→ **ACTIVITY**: Among the entries below, only the lines starting at the one with "For every named" and ending at the one with "IT (648, 84)", both included, are to be printed exactly.

········

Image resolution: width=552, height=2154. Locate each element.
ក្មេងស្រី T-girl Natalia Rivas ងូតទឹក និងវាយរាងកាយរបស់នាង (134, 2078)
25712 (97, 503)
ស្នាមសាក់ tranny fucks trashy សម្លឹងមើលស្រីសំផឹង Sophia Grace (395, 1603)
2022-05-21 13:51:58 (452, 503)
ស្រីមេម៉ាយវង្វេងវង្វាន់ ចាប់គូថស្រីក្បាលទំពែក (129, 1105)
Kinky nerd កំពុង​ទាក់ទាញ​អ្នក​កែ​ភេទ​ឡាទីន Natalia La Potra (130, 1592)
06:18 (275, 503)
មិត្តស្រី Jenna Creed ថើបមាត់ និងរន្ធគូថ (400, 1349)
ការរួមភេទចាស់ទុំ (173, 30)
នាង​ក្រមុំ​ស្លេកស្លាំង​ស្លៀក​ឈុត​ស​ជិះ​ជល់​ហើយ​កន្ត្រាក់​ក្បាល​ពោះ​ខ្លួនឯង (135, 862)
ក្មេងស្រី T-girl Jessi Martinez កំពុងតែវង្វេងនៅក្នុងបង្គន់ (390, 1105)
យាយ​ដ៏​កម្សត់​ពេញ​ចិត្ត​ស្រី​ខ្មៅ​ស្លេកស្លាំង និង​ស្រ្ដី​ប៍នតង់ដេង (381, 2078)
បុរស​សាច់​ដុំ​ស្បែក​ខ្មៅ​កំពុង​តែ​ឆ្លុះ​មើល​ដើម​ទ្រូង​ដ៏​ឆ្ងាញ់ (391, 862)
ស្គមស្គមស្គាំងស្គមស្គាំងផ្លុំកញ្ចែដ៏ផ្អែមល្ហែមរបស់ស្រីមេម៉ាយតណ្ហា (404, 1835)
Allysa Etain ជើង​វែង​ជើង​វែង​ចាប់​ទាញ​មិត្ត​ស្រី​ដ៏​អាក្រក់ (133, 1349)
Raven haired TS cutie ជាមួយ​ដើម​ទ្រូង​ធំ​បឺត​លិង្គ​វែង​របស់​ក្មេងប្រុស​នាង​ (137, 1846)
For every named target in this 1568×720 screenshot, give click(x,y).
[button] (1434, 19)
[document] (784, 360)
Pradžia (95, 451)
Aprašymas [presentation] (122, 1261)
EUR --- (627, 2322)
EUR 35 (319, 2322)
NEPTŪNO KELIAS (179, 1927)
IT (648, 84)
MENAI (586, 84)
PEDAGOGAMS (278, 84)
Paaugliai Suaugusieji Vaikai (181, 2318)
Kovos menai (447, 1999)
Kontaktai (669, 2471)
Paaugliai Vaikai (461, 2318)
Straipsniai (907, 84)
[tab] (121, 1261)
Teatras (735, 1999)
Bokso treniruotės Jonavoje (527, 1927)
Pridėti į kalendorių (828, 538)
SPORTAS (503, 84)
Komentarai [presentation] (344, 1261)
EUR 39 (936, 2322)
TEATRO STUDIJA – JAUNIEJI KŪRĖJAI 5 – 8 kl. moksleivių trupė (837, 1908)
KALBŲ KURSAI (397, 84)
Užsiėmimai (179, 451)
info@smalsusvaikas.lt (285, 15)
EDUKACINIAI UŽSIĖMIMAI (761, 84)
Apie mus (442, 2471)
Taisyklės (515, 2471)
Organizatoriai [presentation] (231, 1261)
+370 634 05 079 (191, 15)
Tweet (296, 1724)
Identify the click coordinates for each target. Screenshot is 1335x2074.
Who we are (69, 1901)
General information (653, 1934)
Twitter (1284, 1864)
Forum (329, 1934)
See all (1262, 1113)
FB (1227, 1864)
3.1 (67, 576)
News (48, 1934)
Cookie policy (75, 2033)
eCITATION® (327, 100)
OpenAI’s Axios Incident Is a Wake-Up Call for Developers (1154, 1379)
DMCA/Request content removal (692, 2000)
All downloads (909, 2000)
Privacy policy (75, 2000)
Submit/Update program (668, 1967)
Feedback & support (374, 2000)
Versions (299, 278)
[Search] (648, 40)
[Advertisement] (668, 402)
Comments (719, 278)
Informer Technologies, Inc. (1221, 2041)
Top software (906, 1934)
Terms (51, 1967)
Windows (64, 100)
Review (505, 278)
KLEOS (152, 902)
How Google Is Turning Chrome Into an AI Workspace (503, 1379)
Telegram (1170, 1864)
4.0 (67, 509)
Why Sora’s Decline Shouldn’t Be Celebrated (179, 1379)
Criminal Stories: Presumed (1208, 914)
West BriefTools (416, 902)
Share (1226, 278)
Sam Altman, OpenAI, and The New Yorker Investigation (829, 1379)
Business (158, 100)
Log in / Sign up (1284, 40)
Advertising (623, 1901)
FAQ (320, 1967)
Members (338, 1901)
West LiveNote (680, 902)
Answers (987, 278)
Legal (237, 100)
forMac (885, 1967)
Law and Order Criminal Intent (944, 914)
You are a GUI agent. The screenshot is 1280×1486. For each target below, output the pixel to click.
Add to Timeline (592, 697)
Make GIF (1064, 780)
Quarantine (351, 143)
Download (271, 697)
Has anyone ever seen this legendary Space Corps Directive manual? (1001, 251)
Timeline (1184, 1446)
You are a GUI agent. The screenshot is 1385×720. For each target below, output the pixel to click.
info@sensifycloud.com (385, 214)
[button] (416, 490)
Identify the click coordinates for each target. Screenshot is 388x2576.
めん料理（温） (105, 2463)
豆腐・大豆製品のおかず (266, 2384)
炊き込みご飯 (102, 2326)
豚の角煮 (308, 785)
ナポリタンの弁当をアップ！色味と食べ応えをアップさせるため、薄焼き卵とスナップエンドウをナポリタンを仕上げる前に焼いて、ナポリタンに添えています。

········

→ **ANSWER FOR THIS EXERCISE**:
For every named target in this 1568×720 screenshot, give click(x,y).
[button] (1434, 19)
[document] (784, 360)
Pradžia (95, 451)
Aprašymas [presentation] (122, 1261)
EUR --- (627, 2322)
EUR 35 (319, 2322)
NEPTŪNO KELIAS (179, 1927)
IT (648, 84)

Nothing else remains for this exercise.